By the time the book was released last month, her picture of Baker was much more complete.
He was born in New Boston and had blue eyes. In 1814, at age 22, he enlisted in the Navy. The Navy released him with a pension in 1840 after he lost his hand in an accident aboard a ship. By 1850, he was no longer living with his wife, Lydia. She lived in Carroll with two children, one of whom had been ordained a Baptist minister.
Beals teamed up with local genealogist Sherry Gould six years ago to compile a 583-page alphabetical account of the early settlers of Bradford and their descendants up until the Civil War, from Asa Abbot to Daniel Young and all who fall in between. The book, which was sponsored by the Bradford Historical Society, was released last month and is the first full genealogical account of the town.

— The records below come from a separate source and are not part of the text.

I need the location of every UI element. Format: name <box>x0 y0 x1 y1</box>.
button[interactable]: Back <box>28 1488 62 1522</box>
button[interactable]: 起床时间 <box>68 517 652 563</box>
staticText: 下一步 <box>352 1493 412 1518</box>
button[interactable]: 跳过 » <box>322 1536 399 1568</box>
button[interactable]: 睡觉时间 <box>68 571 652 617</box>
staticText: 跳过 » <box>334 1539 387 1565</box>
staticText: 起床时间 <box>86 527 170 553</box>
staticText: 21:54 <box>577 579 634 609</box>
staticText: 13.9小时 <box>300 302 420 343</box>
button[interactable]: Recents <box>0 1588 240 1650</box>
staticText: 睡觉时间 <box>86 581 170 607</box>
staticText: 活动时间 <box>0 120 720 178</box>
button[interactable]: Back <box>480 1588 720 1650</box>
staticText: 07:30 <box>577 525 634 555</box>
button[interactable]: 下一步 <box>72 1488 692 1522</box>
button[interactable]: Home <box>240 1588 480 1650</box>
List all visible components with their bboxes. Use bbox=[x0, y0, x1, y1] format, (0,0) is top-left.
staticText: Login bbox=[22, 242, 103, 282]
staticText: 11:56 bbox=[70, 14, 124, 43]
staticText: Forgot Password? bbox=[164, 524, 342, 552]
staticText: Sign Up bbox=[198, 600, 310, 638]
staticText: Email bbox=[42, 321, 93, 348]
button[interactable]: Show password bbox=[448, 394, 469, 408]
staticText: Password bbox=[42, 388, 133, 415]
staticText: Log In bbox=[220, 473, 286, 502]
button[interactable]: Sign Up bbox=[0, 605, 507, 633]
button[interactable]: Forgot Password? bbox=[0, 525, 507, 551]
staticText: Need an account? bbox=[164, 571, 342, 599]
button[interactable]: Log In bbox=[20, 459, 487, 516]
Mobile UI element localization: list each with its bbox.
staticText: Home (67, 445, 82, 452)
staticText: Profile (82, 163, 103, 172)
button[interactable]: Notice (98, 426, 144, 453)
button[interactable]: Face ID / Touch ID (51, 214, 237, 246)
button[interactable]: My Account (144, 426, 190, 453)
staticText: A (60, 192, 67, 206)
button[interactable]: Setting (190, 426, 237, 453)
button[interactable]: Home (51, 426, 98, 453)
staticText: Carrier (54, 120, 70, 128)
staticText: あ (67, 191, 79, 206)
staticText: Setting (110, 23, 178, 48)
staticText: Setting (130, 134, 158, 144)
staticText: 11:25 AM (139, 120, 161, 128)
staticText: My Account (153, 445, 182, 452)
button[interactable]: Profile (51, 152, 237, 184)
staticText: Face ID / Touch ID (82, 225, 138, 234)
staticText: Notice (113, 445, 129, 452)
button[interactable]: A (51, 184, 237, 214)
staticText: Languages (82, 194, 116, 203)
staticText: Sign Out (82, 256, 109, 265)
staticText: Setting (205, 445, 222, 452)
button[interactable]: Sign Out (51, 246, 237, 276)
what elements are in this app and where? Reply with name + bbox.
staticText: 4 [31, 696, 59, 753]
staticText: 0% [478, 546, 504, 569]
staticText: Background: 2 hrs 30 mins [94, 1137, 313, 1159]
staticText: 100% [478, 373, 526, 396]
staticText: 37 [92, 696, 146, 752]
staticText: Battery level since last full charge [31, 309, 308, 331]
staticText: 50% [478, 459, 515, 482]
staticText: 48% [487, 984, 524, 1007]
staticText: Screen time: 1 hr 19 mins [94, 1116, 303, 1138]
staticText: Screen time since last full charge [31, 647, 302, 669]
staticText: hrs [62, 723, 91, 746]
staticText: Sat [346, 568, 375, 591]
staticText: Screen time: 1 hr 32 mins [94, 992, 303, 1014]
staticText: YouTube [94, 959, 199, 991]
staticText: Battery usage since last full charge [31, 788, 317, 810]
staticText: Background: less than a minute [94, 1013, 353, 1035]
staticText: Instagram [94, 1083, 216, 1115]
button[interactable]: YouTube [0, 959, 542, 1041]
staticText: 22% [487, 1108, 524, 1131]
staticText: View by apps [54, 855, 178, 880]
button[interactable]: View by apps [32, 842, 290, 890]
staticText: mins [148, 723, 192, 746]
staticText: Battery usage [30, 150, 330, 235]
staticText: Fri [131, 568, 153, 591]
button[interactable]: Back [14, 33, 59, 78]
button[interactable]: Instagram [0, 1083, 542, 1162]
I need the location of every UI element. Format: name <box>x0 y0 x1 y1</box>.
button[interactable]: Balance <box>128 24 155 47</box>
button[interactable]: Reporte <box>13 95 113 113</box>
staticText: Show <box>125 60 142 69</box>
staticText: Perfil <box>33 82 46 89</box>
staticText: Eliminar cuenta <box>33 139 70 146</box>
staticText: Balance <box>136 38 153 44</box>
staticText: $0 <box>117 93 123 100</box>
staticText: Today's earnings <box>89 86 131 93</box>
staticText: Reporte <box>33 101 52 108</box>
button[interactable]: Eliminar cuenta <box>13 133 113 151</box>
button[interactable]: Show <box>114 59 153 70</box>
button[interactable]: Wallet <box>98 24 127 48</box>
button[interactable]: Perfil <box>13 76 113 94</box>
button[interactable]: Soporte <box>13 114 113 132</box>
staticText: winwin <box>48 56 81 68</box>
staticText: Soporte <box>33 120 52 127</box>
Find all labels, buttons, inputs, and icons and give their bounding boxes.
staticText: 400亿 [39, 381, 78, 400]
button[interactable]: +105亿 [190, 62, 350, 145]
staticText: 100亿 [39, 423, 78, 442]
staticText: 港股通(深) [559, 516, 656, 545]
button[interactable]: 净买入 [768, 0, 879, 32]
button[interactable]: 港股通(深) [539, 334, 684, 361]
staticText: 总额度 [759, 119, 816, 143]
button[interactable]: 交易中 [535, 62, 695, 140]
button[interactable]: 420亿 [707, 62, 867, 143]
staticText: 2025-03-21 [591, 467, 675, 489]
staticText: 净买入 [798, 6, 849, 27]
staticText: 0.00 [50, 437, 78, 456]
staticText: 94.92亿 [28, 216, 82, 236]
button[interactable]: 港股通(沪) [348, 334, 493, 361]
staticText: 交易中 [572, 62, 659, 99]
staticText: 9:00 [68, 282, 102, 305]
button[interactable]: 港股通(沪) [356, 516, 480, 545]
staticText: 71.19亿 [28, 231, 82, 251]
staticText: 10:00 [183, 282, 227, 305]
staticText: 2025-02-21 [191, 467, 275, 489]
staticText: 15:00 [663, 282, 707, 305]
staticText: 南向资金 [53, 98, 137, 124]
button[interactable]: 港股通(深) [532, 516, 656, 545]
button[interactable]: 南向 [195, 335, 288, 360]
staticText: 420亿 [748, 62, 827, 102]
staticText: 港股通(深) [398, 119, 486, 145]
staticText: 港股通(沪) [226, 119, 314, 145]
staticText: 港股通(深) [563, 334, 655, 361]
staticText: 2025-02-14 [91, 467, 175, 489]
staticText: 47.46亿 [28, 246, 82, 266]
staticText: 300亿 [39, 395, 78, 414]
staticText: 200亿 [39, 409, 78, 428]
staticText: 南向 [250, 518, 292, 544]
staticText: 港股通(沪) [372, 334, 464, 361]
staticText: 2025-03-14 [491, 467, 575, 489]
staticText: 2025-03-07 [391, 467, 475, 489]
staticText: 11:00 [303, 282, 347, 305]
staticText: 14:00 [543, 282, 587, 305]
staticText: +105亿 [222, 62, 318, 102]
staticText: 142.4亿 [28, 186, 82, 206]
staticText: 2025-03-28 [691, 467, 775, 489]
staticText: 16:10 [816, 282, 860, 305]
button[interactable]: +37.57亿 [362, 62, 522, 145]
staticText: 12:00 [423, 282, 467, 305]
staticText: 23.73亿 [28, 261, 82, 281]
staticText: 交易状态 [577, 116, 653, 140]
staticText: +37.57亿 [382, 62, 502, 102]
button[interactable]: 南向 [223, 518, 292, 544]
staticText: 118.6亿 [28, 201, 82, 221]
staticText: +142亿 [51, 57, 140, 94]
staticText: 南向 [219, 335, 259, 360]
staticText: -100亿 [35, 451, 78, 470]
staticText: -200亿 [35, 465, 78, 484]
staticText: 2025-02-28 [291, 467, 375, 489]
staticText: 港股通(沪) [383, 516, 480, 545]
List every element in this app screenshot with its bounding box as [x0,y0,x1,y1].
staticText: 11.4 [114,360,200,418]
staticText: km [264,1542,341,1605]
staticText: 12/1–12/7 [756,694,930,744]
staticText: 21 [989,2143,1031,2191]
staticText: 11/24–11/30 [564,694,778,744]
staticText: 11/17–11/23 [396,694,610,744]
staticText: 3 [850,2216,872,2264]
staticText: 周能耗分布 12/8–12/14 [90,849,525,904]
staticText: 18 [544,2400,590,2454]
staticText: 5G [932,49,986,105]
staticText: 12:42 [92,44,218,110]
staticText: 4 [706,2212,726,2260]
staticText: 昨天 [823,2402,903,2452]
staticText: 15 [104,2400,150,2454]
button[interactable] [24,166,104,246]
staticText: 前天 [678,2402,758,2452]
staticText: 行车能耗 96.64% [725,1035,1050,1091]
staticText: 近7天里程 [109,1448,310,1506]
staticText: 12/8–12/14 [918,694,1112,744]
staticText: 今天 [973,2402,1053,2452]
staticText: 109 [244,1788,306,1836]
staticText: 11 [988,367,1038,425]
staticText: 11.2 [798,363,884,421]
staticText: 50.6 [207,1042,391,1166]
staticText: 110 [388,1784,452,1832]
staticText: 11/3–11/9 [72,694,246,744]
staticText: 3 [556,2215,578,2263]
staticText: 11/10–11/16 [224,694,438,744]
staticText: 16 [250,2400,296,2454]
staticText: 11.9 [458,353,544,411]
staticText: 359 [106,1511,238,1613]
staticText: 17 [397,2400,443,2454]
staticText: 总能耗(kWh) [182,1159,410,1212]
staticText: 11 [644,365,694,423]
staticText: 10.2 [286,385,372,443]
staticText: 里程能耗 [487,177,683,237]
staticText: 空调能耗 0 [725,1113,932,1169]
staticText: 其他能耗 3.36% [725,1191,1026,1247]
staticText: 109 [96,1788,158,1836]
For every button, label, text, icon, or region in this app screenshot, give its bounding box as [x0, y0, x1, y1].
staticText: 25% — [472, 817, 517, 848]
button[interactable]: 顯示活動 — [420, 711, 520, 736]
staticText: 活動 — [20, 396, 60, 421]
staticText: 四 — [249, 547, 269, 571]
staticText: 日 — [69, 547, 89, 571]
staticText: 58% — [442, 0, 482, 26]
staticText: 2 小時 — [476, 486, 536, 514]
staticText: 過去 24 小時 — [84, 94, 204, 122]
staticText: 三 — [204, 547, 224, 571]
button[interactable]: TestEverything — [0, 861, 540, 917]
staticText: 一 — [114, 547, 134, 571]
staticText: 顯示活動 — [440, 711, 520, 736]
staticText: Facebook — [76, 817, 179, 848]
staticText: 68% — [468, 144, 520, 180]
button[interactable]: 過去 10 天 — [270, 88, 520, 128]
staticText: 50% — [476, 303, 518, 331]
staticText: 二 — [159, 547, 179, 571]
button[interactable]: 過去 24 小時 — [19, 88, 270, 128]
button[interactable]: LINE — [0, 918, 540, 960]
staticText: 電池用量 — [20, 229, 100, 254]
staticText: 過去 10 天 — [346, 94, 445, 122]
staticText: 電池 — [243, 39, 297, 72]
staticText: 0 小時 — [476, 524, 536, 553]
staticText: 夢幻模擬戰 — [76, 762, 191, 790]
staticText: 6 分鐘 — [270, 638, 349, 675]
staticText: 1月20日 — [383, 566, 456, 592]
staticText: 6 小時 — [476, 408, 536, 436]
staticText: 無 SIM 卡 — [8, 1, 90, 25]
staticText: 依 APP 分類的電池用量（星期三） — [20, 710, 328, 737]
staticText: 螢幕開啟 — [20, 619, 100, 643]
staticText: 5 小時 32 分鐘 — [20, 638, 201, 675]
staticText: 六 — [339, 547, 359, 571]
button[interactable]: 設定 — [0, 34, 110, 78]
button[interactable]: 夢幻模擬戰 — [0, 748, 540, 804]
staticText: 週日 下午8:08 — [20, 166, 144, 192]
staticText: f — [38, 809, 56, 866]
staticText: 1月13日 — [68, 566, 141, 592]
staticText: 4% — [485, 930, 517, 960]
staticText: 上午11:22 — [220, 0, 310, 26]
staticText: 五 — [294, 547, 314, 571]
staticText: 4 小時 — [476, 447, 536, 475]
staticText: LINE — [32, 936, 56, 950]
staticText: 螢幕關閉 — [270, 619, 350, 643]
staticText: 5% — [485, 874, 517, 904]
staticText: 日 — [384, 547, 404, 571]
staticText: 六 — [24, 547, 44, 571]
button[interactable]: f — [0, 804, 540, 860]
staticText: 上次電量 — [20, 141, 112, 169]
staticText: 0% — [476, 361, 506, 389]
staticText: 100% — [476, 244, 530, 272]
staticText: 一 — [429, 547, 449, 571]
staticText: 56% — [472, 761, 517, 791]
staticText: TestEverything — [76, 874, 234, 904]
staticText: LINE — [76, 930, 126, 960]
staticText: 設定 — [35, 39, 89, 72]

For Beals, who splits her time between Bradford and California and used to be a volunteer genealogist with the California Genealogical Society, the most exciting part of the project has been piecing together the little known lives like Baker's.
"For somebody I had hardly been able
to figure anything out about, (the account) was very thorough," Beals said. "It was just this interesting picture."
The project was intended as a sequel to the town history, Two Hundred Plus, which was printed for the 1976 bicentennial celebration.
The women's research took longer than either had expected it would, partly because of the explosion of resources available on the Internet and partly due to the painstakingly meticulous work involved.
Gould and Beals didn't just compile a list of who was born in Bradford, procreated and died. Using the town's vital records, individual family histories, probate records, newspapers, church and cemetery records and more, they also collected as many details as possible to humanize those names, including information on lawsuits, marriages and separations, squabbles between townspeople, and land transactions and gifts.
The book also includes a list of Irish laborers who lived temporarily in the town to build the railroad, war rolls, and a list of Irish soldiers hired as substitutes for Bradford men during the Civil War.
Gould, who retired from being a social worker to work as an independently contracted genealogist a few years ago, said the research is intended mostly for use by descendents who are looking for their family's past.
Beals said a compilation of an entire town's genealogy can be a good resource for descendents because such broad research can find links between families that wouldn't otherwise be discovered when tracing just one bloodline.
Early Families of Bradford is the sixth book that Beals has published and the second on a New Hampshire town. She wrote a genealogy of Unity after she began researching her own ancestors there and just kept searching to "do a whole town thing."
"When you are searching for anybody in an entire town, everybody is of interest to you," she said.